» **EXERCISE GOAL**:
Among the records below, count the lines where "Choose" occurs, and report that total alone.

» **TASK INPUT**:
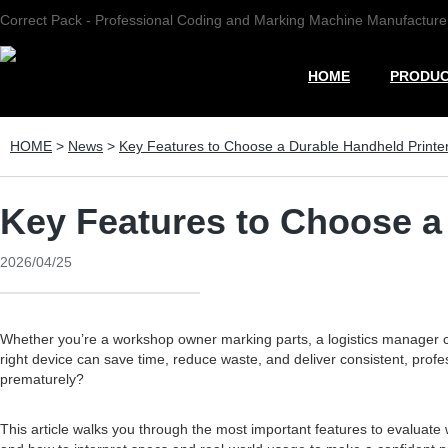
Correct Pack - Professional Coding and Marking Machine Manufacture
HOME
PRODU
HOME
>
News
>
Key Features to Choose a Durable Handheld Printe
Key Features to Choose a
2026/04/25
Whether you’re a workshop owner marking parts, a logistics manager c
right device can save time, reduce waste, and deliver consistent, profes
prematurely?
This article walks you through the most important features to evaluate 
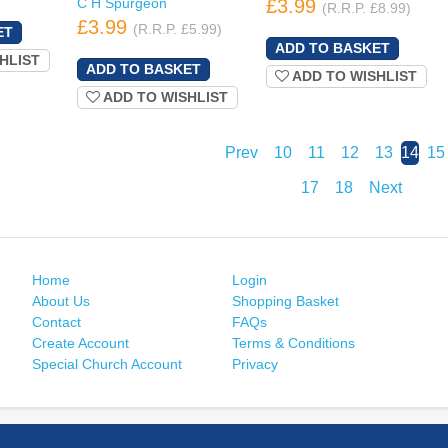
C H Spurgeon
£3.99
(R.R.P. £8.99)
£3.99
(R.R.P. £5.99)
HLIST
ADD TO WISHLIST
ADD TO WISHLIST
Prev
10
11
12
13
14
15
17
18
Next
Home
Login
About Us
Shopping Basket
Contact
FAQs
Create Account
Terms & Conditions
Special Church Account
Privacy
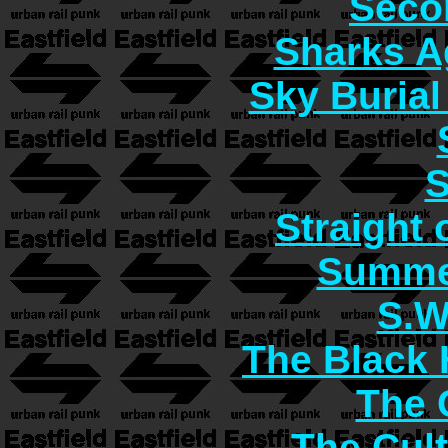
Seco
Sharks A
Sky Burial
S
Straight 
Summer
S.W
The Black 
The C
The Cult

» **RESPONSE TO THE EXERCISE**:
2